Since 2024, multimodal large language models (Multimodal LLM) have become a hot direction in the AI field, with models like GPT-4V, Claude 3, LLaVA, and Qwen-VL demonstrating strong visual understanding capabilities. However, most developers face learning dilemmas: while the open-source community has pre-trained model weights and inference code, there is a lack of detailed tutorials for building systems from scratch, leading to knowledge asymmetry and difficulty in deeply understanding principles and making innovative improvements.

## vlm_from_scratch Project: Filling the Multimodal Knowledge Gap

The vlm_from_scratch project fills this knowledge gap by implementing the complete process of building a VLM from scratch using the PyTorch framework. Its value lies not only in the runnable codebase but also in its educational significance: by implementing each module hands-on, learners can truly understand the working principles of multimodal models instead of just calling ready-made APIs.
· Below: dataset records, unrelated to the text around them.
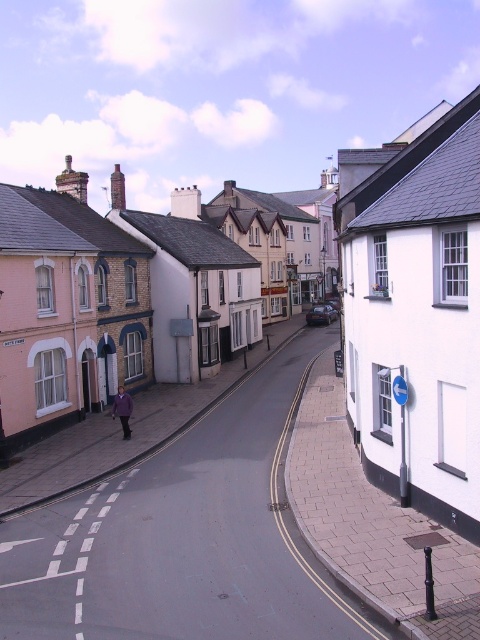 This screenshot has height=640, width=480. What do you see at coordinates (416, 312) in the screenshot? I see `white matte building at center` at bounding box center [416, 312].

Can you confirm if white matte building at center is positioned to the left of purple fabric jacket at center?

In fact, white matte building at center is to the right of purple fabric jacket at center.

Who is more distant from viewer, (380, 227) or (120, 390)?

The point (120, 390) is more distant.

This screenshot has width=480, height=640. I want to click on white matte building at center, so click(x=416, y=312). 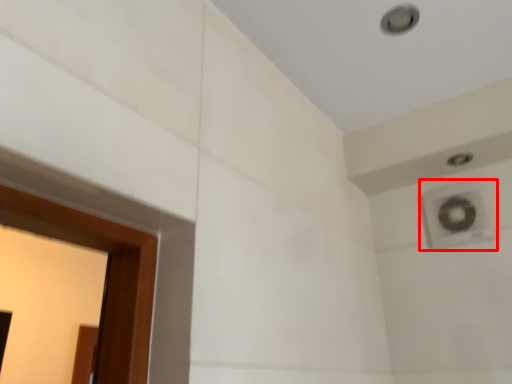 Question: In this image, where is air conditioning (annotated by the red box) located relative to hole?

Choices:
 (A) left
 (B) right

Answer: (B) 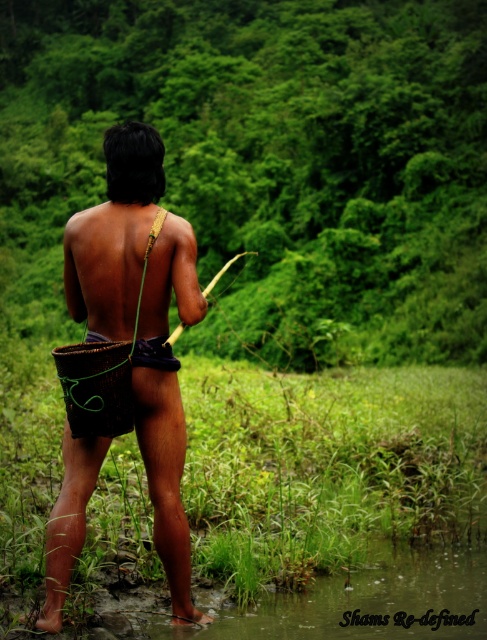 From the picture: Who is positioned more to the left, green leafy vegetation at center or brown woven basket at center?

brown woven basket at center is more to the left.

Between point (295, 248) and point (158, 436), which one is positioned behind?

Point (295, 248)

This screenshot has height=640, width=487. Describe the element at coordinates (265, 163) in the screenshot. I see `green leafy vegetation at center` at that location.

In order to click on green leafy vegetation at center in this screenshot , I will do `click(265, 163)`. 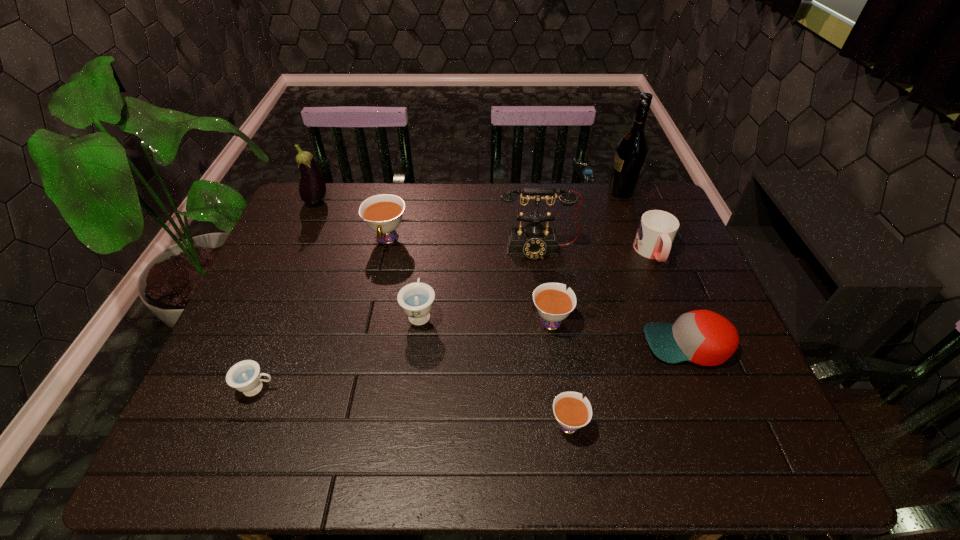 Find the location of `teacup located at the left edge`. teacup located at the left edge is located at coordinates (244, 376).

In order to click on wine bottle at the right edge in this screenshot , I will do `click(631, 152)`.

What are the coordinates of `mug at the right edge` in the screenshot? It's located at (657, 229).

The width and height of the screenshot is (960, 540). I want to click on baseball cap situated at the right edge, so click(x=703, y=337).

Locate an element on the screen. The width and height of the screenshot is (960, 540). object that is positioned at the far left corner is located at coordinates (312, 187).

In order to click on object that is at the far right corner in this screenshot , I will do `click(631, 152)`.

Locate an element on the screen. This screenshot has width=960, height=540. vacant space at the far edge is located at coordinates (353, 199).

Where is `vacant position at the left edge of the desktop`? The image size is (960, 540). vacant position at the left edge of the desktop is located at coordinates (230, 343).

In the image, there is a desktop. Where is `vacant area at the right edge`? This screenshot has height=540, width=960. vacant area at the right edge is located at coordinates (694, 301).

In the image, there is a desktop. At what (x,y) coordinates should I click in order to perform the action: click on vacant region at the far left corner. Please return your answer as a coordinate pair (x, y). The image size is (960, 540). Looking at the image, I should click on (327, 186).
## Core VLM Architecture: Detailed Explanation of Three Components

A typical VLM consists of three core components:
1. **Visual Encoder**: Uses a pre-trained ViT, which splits images into patches, adds positional encoding, and extracts features via Transformer. Supports pre-trained models such as CLIP/SigLIP;
2. **Projection Layer**: Implements dimension mapping of visual features to the language model's embedding space and modal fusion. Supports designs like linear projection and MLP;
3. **Language Model**: Serves as the "brain" to process visual and text tokens. Supports open-source models like Llama and Mistral, enabling autoregressive generation and instruction following.

## VLM Training Process: Two Stages of Pre-training and Instruction Fine-tuning

VLM training is divided into two stages:
1. **Pre-training**: Uses large-scale image-text pair datasets to maximize image-text mutual information. Typically, the visual encoder and the main body of the language model are frozen, and only the projection layer is trained, which requires multi-GPU parallelism;
2. **Instruction Fine-tuning**: Uses high-quality instruction-answer data such as VQA and image captioning. Adopts parameter-efficient fine-tuning techniques like LoRA, and strictly filters data to enhance quality.

## Highlights of Code Implementation: Modularity and Progressive Learning

Highlights of code implementation:
- **Modular Design**: Organized by directories such as models/training/inference, with each component independent and testable;
- **Progressive Complexity**: From basic unimodal understanding to fusion, training, and optimization, progressing step by step;
- **Detailed Annotations and Documentation**: Includes Jupyter Notebook tutorials, visualization tools, and debugging guides to reduce the learning barrier.

## Practical Application Guide and Expansion Suggestions

Practical suggestions:
- **Environment Setup**: Requires a CUDA GPU (24GB+ VRAM recommended), depends on libraries like PyTorch 2.0+, and supports Docker images;
- **Experiment Path**: Visualize attention maps, compare the impact of projection architectures, conduct ablation experiments, and analyze the influence of data scale and quality;
- **Expansion Directions**: Video understanding, multi-image input, high-resolution processing, and adaptation to specific domains (medical/satellite images).

## Project Value, Limitations, and Conclusion

Project Value: Lowers the learning threshold for multimodal AI, promotes research innovation, and cultivates engineering capabilities (distributed training, mixed precision, etc.). Limitations: Training requires a lot of computing resources, data acquisition costs are high, and performance lags behind SOTA commercial models. Conclusion: Mastering VLM principles is more important than calling APIs. This project provides valuable learning resources for developers, suitable for researchers, engineers, and AI enthusiasts.